Single-ship intelligent stowage: With AI algorithms, an intelligent single-ship planning solution will be implemented to replace manual operations. This way, the port can ensure sailing safety, enhance the loading and unloading efficiency of ships, and improve economic benefits of marine container transportation.

Intelligent container yard plan: The main points of the container yard plan are: Decision-making on container yard space allocation: Arrange stack sections and slots of containers to minimize the moving distance of loading and unloading machines. Decision-making on stack collapse: Formulate a stack collapse solution in the container yard under a given ship loading and unloading sequence to minimize the rate of stack collapse.

Phase 1 of Tianjin Port and Huawei's solution was successful. And by optimizing and iterating Phase 1 of the solution, the two parties have started cooperation on Phase 2, including smart building, smart port, smart energy management, smart control platform, and video platform projects.

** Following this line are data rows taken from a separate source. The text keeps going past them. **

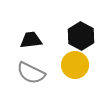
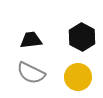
black hexagon: moved 1 px right, 1 px down
yellow circle: moved 3 px right, 12 px down
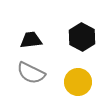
yellow circle: moved 5 px down
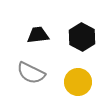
black trapezoid: moved 7 px right, 5 px up
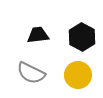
yellow circle: moved 7 px up
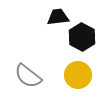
black trapezoid: moved 20 px right, 18 px up
gray semicircle: moved 3 px left, 3 px down; rotated 12 degrees clockwise
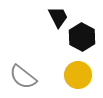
black trapezoid: rotated 70 degrees clockwise
gray semicircle: moved 5 px left, 1 px down
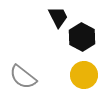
yellow circle: moved 6 px right
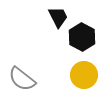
gray semicircle: moved 1 px left, 2 px down
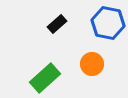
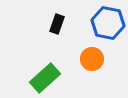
black rectangle: rotated 30 degrees counterclockwise
orange circle: moved 5 px up
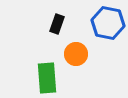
orange circle: moved 16 px left, 5 px up
green rectangle: moved 2 px right; rotated 52 degrees counterclockwise
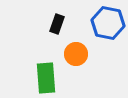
green rectangle: moved 1 px left
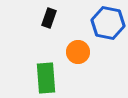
black rectangle: moved 8 px left, 6 px up
orange circle: moved 2 px right, 2 px up
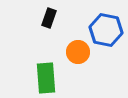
blue hexagon: moved 2 px left, 7 px down
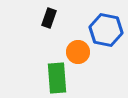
green rectangle: moved 11 px right
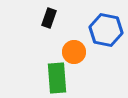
orange circle: moved 4 px left
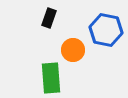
orange circle: moved 1 px left, 2 px up
green rectangle: moved 6 px left
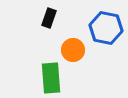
blue hexagon: moved 2 px up
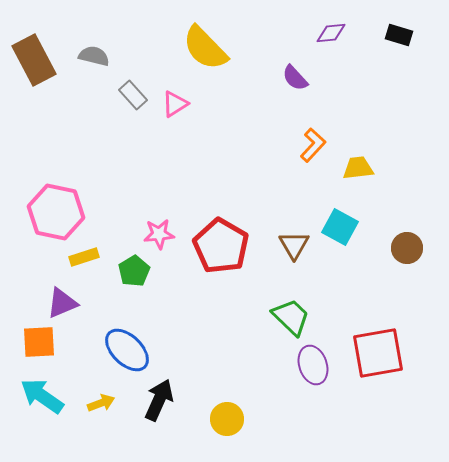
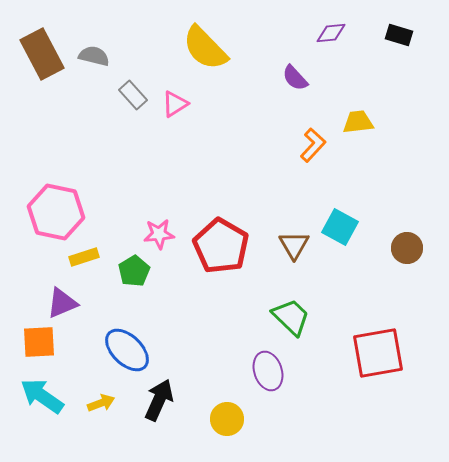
brown rectangle: moved 8 px right, 6 px up
yellow trapezoid: moved 46 px up
purple ellipse: moved 45 px left, 6 px down
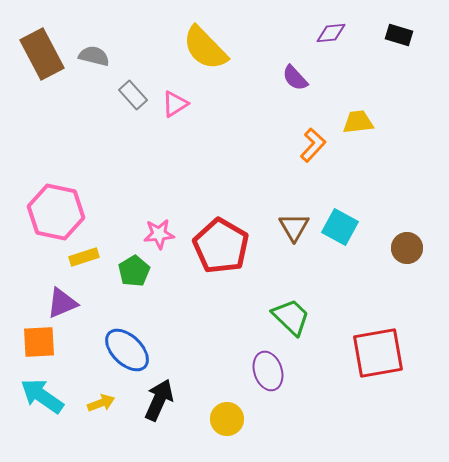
brown triangle: moved 18 px up
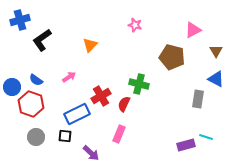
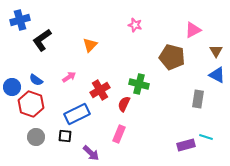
blue triangle: moved 1 px right, 4 px up
red cross: moved 1 px left, 6 px up
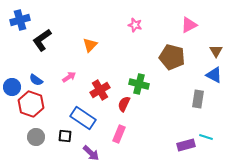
pink triangle: moved 4 px left, 5 px up
blue triangle: moved 3 px left
blue rectangle: moved 6 px right, 4 px down; rotated 60 degrees clockwise
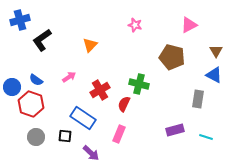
purple rectangle: moved 11 px left, 15 px up
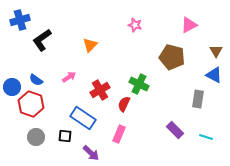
green cross: rotated 12 degrees clockwise
purple rectangle: rotated 60 degrees clockwise
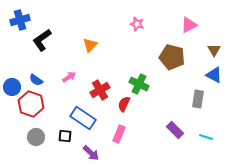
pink star: moved 2 px right, 1 px up
brown triangle: moved 2 px left, 1 px up
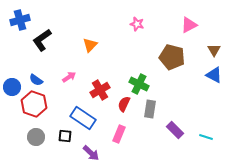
gray rectangle: moved 48 px left, 10 px down
red hexagon: moved 3 px right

Customer Business Indicator Improvement: Displaying the Business Value of Solutions

Through the implementation of the Phase 1 project and long-term blueprint planning, Huawei and Tianjin Port aim to support better labor structure, ensure higher efficiency and lower costs, and enable safer port operations.

• Better Labor Structure

Traditional terminals, being labor-intensive, regard frontline operators as of paramount importance. By adopting digital transformation measures, automation, informatization, and intelligence will improve the port's productivity. With the help of unmanned container trucks, the number of truck drivers can be decreased by 90%, and the driver-truck ratio can be reduced from 1:1 to 1:6. Digitalization helps resolve recruitment difficulty and contributes to improvement of the working environment in the port, facilitating the transformation from the labor-intensive industry to the technology-intensive industry.

• Lower Costs and Higher Efficiency

Based on the automatic and intelligent smart port solution, Tianjin Port will improve the following business indicators: Shorten the container crane work plan from two hours to 10 seconds; improve the work efficiency by more than 10%; increase the direct berthing rate by 5%; reduce the average loading or discharge time of external container trucks by five minutes; optimize port resource allocation through refined management and reduce the overall operation costs by 10%; further enhance the operation capability of the port without needing to build new terminals or berths, and reduce costs and increase benefits through digital transformation.

Over the next three to five years, Tianjin Port and Huawei will cooperate on autonomous driving in the port, to build a commercial autonomous driving solution for the port industry. They will work together on port automation and intelligent fields to build Port Intelligent Twins, and improve security, efficiency, and experience.